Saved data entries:
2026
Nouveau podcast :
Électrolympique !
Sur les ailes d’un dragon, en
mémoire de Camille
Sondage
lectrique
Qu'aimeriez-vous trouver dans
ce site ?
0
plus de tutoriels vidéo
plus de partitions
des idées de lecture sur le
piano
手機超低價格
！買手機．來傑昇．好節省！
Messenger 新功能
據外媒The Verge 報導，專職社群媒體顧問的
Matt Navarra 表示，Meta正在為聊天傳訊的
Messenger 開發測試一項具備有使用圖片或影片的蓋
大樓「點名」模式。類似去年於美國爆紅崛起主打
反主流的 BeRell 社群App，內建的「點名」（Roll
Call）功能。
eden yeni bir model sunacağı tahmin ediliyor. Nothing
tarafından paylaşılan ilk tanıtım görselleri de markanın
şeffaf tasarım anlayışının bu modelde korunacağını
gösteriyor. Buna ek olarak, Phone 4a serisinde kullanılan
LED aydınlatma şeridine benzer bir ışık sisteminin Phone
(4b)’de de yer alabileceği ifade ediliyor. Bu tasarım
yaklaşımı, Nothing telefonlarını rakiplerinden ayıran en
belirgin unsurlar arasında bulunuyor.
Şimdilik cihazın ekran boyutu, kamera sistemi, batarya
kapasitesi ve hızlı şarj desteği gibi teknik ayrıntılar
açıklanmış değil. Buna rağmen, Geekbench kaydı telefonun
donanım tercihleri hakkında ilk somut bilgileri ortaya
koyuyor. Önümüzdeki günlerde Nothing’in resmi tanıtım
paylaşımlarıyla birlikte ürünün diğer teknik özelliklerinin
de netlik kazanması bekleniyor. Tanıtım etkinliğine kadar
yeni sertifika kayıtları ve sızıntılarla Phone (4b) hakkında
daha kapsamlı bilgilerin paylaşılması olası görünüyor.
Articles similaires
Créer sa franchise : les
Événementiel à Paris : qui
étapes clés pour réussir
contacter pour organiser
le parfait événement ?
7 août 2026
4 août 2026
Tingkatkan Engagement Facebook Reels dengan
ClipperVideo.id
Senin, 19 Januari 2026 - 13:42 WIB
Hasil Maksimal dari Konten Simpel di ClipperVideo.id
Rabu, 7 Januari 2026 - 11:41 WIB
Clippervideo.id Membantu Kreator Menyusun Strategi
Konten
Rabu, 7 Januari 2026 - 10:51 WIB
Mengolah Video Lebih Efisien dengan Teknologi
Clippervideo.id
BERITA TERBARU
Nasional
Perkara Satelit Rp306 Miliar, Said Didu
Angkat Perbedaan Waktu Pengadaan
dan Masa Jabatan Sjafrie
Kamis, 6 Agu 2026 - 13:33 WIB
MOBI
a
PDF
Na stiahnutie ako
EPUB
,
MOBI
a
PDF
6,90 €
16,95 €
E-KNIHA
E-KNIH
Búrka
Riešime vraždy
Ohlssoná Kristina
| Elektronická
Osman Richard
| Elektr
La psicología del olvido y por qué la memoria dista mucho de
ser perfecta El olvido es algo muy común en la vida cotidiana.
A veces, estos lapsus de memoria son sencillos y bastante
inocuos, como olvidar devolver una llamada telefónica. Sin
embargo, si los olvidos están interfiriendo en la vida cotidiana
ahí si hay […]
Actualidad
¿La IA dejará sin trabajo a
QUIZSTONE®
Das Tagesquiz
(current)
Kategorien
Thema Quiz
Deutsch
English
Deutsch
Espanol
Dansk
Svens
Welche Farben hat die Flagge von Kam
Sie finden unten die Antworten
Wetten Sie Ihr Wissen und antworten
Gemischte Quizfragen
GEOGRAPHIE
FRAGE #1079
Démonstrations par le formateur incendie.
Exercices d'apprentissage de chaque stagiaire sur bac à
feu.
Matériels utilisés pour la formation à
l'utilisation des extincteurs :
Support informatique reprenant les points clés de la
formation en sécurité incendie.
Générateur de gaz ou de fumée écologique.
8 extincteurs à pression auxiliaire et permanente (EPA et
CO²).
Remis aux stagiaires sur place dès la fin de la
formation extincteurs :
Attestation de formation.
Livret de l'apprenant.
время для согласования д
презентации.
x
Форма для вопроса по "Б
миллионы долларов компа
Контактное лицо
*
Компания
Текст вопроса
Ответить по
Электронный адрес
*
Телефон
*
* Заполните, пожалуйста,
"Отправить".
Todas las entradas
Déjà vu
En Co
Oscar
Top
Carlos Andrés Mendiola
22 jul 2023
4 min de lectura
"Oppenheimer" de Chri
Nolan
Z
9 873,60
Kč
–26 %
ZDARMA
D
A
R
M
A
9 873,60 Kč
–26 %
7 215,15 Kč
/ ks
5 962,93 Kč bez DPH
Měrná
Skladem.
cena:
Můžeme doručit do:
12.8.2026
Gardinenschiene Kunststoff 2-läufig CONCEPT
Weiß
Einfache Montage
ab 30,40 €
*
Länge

TASK GOAL ▸ Among the lines above, find those with the word "clés" and list them.

WRITTEN REPLY ▸
étapes clés pour réussir
Support informatique reprenant les points clés de la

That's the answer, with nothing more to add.